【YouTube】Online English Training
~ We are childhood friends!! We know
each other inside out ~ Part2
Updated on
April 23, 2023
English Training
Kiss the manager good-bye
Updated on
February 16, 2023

==

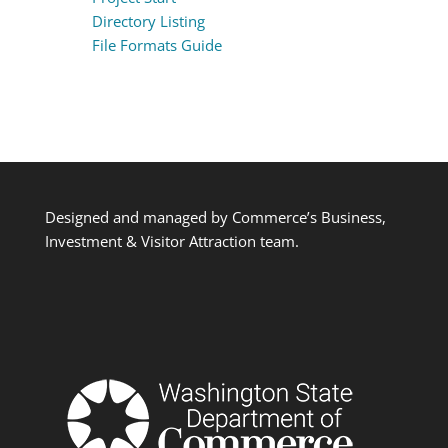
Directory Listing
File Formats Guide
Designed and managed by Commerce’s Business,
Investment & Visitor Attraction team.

---

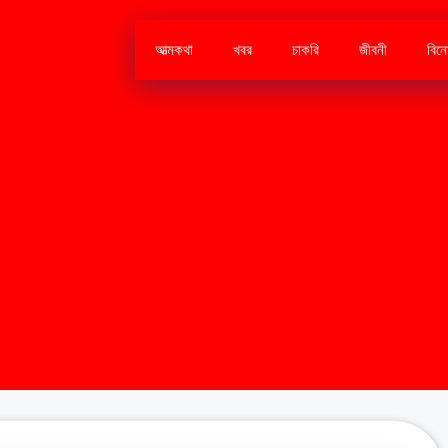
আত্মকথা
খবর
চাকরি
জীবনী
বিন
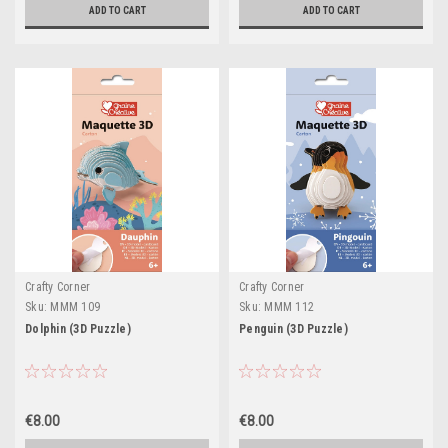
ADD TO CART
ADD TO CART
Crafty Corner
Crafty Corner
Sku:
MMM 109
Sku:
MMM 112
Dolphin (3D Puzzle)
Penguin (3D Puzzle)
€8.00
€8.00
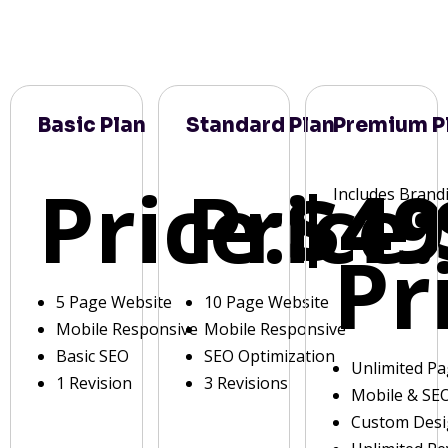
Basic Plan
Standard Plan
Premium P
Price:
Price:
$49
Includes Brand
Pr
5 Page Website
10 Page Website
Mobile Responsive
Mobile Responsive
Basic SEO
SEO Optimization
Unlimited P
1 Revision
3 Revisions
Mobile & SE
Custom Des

(WHAT TO PRODUCE)
Transcribe the records above exactly, beginning at the line that contains "April 23, 2023" and ending with the line that contains "February 16, 2023", both included, and nothing else.

(ANSWER SPACE)
April 23, 2023
English Training
Kiss the manager good-bye
Updated on
February 16, 2023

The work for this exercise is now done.